● TASK DIRECTIONS: Exclude images, then output the remaining data verbatim.

● STORED DATA:
● ● ● ●

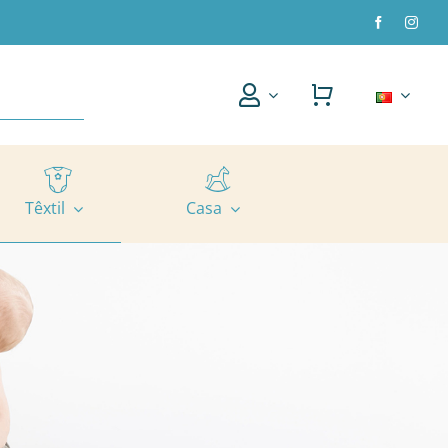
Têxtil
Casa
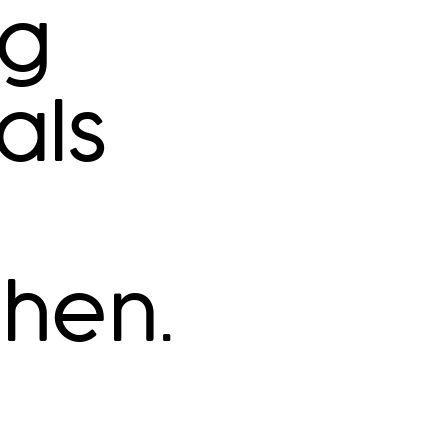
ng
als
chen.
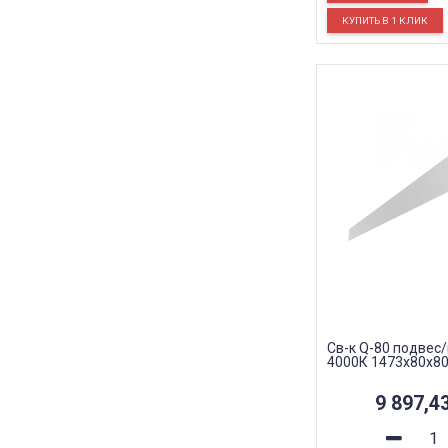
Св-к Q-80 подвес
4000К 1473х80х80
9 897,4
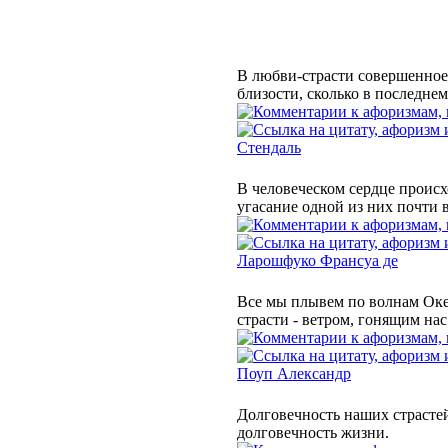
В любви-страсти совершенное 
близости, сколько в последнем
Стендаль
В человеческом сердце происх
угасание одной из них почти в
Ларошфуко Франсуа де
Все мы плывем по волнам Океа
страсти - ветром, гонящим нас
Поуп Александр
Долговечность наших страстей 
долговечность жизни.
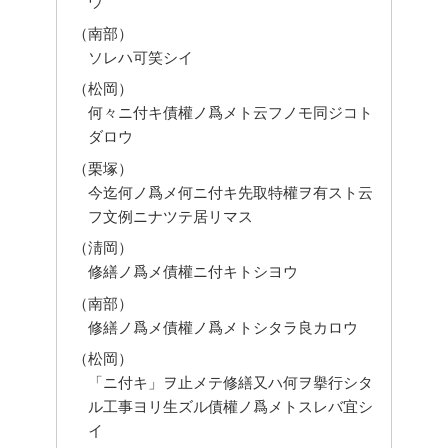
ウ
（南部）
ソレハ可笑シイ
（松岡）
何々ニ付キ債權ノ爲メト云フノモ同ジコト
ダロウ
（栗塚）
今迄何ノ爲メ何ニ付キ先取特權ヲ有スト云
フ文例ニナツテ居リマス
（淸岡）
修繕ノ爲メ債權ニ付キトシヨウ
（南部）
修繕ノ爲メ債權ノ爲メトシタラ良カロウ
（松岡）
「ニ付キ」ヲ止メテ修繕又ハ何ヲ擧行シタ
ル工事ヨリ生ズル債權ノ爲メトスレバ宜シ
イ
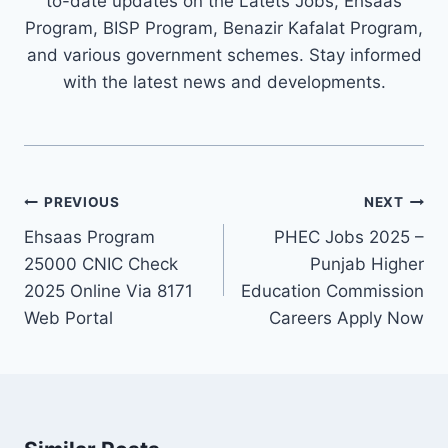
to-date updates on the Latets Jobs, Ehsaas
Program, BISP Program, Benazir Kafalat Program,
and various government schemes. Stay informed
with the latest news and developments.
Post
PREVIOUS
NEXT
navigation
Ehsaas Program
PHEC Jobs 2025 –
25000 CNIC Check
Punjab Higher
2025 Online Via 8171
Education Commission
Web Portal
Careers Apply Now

● ● ● ●

● EXERCISE RESPONSE:
Têxtil
Casa
ng
als
chen.
Св-к Q-80 подвес
4000К 1473х80х80
9 897,4
В любви-страсти совершенное 
близости, сколько в последнем
Стендаль
В человеческом сердце происх
угасание одной из них почти в
Ларошфуко Франсуа де
Все мы плывем по волнам Океа
страсти - ветром, гонящим нас
Поуп Александр
Долговечность наших страстей 
долговечность жизни.
ウ
（南部）
ソレハ可笑シイ
（松岡）
何々ニ付キ債權ノ爲メト云フノモ同ジコト
ダロウ
（栗塚）
今迄何ノ爲メ何ニ付キ先取特權ヲ有スト云
フ文例ニナツテ居リマス
（淸岡）
修繕ノ爲メ債權ニ付キトシヨウ
（南部）
修繕ノ爲メ債權ノ爲メトシタラ良カロウ
（松岡）
「ニ付キ」ヲ止メテ修繕又ハ何ヲ擧行シタ
ル工事ヨリ生ズル債權ノ爲メトスレバ宜シ
イ
to-date updates on the Latets Jobs, Ehsaas
Program, BISP Program, Benazir Kafalat Program,
and various government schemes. Stay informed
with the latest news and developments.
Post
PREVIOUS
NEXT
navigation
Ehsaas Program
PHEC Jobs 2025 –
25000 CNIC Check
Punjab Higher
2025 Online Via 8171
Education Commission
Web Portal
Careers Apply Now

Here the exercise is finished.